I'm best known for Fingle, Bounden and contract( ). Being generally interested in social interaction, my games often connect people (sometimes in a literal way) to make them play with each other’s personalities, to strengthen their relationship, or to discover each player’s social boundaries.
Update September 20th, 2015: currently prototyping an unnanounced mobile dancing game, a space shooter like you've never seen before, and a 'Where is Waldo'-like.
Working together with Dutch National Ballet choreographer Ernst Meisner and the talented dancers of the Junior Company was incredibly inspiring. Although Bounden will not teach you actual ballet moves, it will certainly get you in the mood for it. I was responsibile for the vision and direction of the project, the six preceding prototypes, the funding application, coordinating the 11-person team, half of the levels in the game, coding most of the interface, and the business side of things. Available on iOS, Android.
It baffles me to think about how little we touch our friends and family. The break-up stories that Fingle created only confirm this; touching each other is a societal crime. Fortunately, among the stories created by Fingle are also stories of love, friendship, and awkwardness. I was responsible for the vision and direction of the project, the prototype, all levels, and selling the game. Available on iPad.

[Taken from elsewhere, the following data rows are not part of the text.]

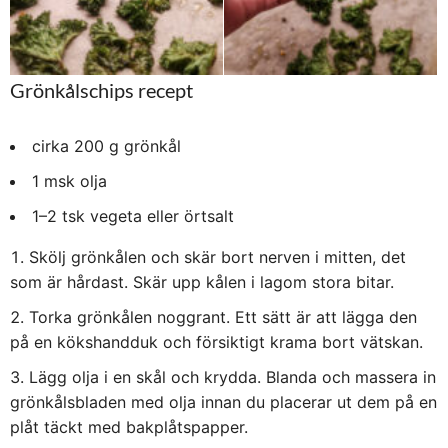
Grönkålschips recept
cirka 200 g grönkål
1 msk olja
1–2 tsk vegeta eller örtsalt
Skölj grönkålen och skär bort nerven i mitten, det
som är hårdast. Skär upp kålen i lagom stora bitar.
Torka grönkålen noggrant. Ett sätt är att lägga den
på en kökshandduk och försiktigt krama bort vätskan.
Lägg olja i en skål och krydda. Blanda och massera in
grönkålsbladen med olja innan du placerar ut dem på en
plåt täckt med bakplåtspapper.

I needed something to quickly generate agreements between me and my collaborators, so I made contract( ). It generates an agreement in plain English, covering most things you want to agree on before working together with someone in the games industry. The agreement templates I wrote for contract( ) are based on the idea that developers do not need legalese to come to an agreement or to resolve a disagreement. I had several lawyers and tons of game developers look at it to make sure it is as unbiased, practical, honest, but also as legit as possible. docontract.com.
I've often been blind to problems of my own prototypes. Funny enough, those kinds of problems are often easily recognisable to other developers. That is why I started organising playdev.club, a repeating event in the Netherlands to show your own prototypes to other developers. playdev.club.